Archives of Support Questions (Read Only)

This is an archived board for historical reference. Information and links may no longer be available or relevant
Announcements
This board is archived and read-only for historical reference. To ask a new question, please post a new topic on the appropriate active board.

Guidance around setting right number for 'hive.exec.max.created.files'

avatar
New Member

Hi, I'm looking for some guidance around setting hive.exec.max.created.files. Is there a formula or ratio to follow ahead of time to find a right number for my queries?

1 ACCEPTED SOLUTION

avatar
New Member

The main purpose of it is to prevent overloading hdfs? If a query generates more than default #100000, it is better user examine the query and see why so. maybe the query is generating too many too small files.
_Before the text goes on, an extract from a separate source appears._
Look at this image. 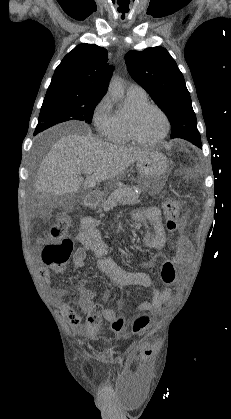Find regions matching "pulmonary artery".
Segmentation results:
<instances>
[{"label":"pulmonary artery","instance_id":"e3ab8cb5","mask_svg":"<svg viewBox=\"0 0 231 419\" xmlns=\"http://www.w3.org/2000/svg\"><path fill=\"white\" fill-rule=\"evenodd\" d=\"M128 92L140 94V95H146V91L138 84H131L128 87Z\"/></svg>","mask_w":231,"mask_h":419}]
</instances>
View solution in original post

5 REPLIES 5

avatar
Master Mentor

@schauhan I could not find the answer. Really good question. @gopal @yzhang

avatar
New Member

The main purpose of it is to prevent overloading hdfs? If a query generates more than default #100000, it is better user examine the query and see why so. maybe the query is generating too many too small files.

avatar
Expert Contributor

This is usually a symptom of the problem - general recommendation is to turn on

hive.optimize.sort.dynamic.partition=true;

to prevent partitioning+bucketing from blowing up HDFS file counts.

avatar
New Member

are you facing this issue, while trying to load data in a large table.

avatar
Master Mentor

@schauhan are you still having issues with this? Can you accept best answer or provide your own solution?